Q: Jessica Matthews from the Carnegie Endowment.
I kind of feel that even here, as well as in the whole country, there’s been a kind of a willing suspension of disbelief about what the meaning of denuclearization is. Even, Gary, you said they view it as an existential importance, but then you used that word quickly at the end, where I would say ever. And just to point out that on the point of the economic leverage and whether we’ve given something away that could be useful, Kim has said over and over again, including very recently, very explicitly, that if the Americans believe we will give up our nuclear force in exchange for economic benefits they are wrong. I mean, he has—he has said it over and over again. So I—
ROY: Question please.
Q: Well, the question is whether they—whether we haven’t kind of not fully grappled with the—rottenness isn’t—the vacuum at the core of what has just happened. (Laughter.)

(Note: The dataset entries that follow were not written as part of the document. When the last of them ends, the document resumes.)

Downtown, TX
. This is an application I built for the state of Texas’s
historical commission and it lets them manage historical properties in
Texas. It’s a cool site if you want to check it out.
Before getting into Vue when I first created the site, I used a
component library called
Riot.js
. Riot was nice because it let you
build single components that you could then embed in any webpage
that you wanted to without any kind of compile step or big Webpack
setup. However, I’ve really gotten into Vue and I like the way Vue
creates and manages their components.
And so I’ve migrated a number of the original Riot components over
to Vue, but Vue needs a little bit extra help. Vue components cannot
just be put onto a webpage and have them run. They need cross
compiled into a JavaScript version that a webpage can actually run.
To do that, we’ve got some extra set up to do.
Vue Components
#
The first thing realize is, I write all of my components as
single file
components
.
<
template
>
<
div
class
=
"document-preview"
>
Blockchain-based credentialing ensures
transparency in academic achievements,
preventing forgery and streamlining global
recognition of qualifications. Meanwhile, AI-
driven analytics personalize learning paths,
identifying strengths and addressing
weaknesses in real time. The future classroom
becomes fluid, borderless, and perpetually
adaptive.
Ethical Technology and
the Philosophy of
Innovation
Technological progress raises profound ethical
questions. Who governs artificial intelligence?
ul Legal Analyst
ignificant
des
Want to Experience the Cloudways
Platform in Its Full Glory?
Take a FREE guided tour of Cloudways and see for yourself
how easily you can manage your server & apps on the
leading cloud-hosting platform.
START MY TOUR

ROY: Who wants to take that one on? (Laughter.)
SAMORE: So, you know, I mean, if this process produces constraint on the program, whether it’s just extension of the testing moratorium or, even better, if we freeze further production of fissile material and nuclear weapons, limit further development of long-range missiles, I think that’s a positive.
Q: Yeah, but how could you verify it?
SAMORE: Well, that will—I mean, I think verification of a fissile material freeze is possible, if the North Koreans declare the facilities. That’s why I said for me the real test to whether or not this is a serious process is whether the North Koreans provide a declaration that at least passes the laugh test. And the reason why the negotiations in the Bush administration broke down is because they refused to do that. So that’ll be—we may find out quite soon whether or not this is going to be any different from the last time.
Q: The last eight times. (Laughter.)
ROY: Yes, sir.
Q: Edwin Williamson. I’m a retired. I’m with Sullivan & Cromwell.
There are a couple of things that have been said that I have sort of serious misgivings about. First, the idea that Trump will present a treaty to the Senate that is even worse that the JCPOA I find totally implausible. Second, I do not understand the constant thread that we’ve already given up the leverage and so forth. The big thing that has puzzled me about these talks—the idea in the first place is that we know from the Obama half of the Libyan example that North Korea is not going to do the same thing. The second thing we know from—
ROY: Sir, were short on time. If you could get to your question.
Q: OK, sorry. So basically my question—so the question, it seems to me, is that given the unlikelihood of any outcome—any firm outcome on the nuclear issue, it seems to me that isn’t the most likely thing that this whole—that Kim’s whole act so far has been to increase his access to the economic benefits of the South Korean regime, and whether the U.S. resolve will not be strong enough as to impose the same sanctions regime on the South that we now have on the North?
ROY: Patricia, do you want to take that one?
KIM: So I’m not clear what you mean by imposing sanctions on South Korea, but I think you’re right that by going to this summit and signaling this new direction with North Korea, President Trump has basically greenlighted South Korea to go ahead and do all of the economic projects that it wanted to pursue, and the inter-Korean reconciliation that it wanted, that was held up because it wasn’t sure if this summit would happen, or where the U.S.-North Korea relationship is going.
And I guess your remark about, you know, would a treaty ever happen, I think the rationale from the Trump administration was that if we have a treaty and we have Congress ratify it, then this would ensure its longevity, and so Kim Jong-un would feel more comfortable. And I think that’s the logic. I don’t know if we’re ever going to get there, but that’s the logic behind sending something to Congress.
SAMORE: Yeah. I mean, I can see the North Koreans making that argument, because they’ve experienced in the change of administration from Clinton to Bush an administration that negotiated the ’94 agreement and then an administration that was hostile to it. So I could easily imagine the North Koreans saying, for our sake, we need something more permanent than an executive agreement. We need a treaty. And I just worry about the capacity of the Senate to ratify any treaty, no matter how perfect it is.
Q: My question wasn’t about whether there would be a treaty, but the quality of it.
SAMORE: Oh. I mean, that’s the dilemma for Trump, right? He is not going to get a perfect deal so, you know. (Laughs.)
ROY: We have time for a very quick question that requires a very quick answer. Sir.
Q: Charles Vichada (ph) here with the Principia Group.
This is directed to you, Mr. Ambassador, who spent a little time in China. What do the Chinese want out of all of this? And how will this bear in the negotiations?
ROY: Thank you. I will delegate—(laughter)—Patricia to answer. If I disagree with her answer, I’ll add something.
KIM: In very short, just the Chinese want a stable, authoritarian North Korea that is economically and politically dependent on Beijing. That’s what they want. And I think that’s kind of where we’re going now, so I think they’re very happy.
ROY: I agree with that. (Laughter.)
I want to thank all the members present for taking the time to come here. (Applause.)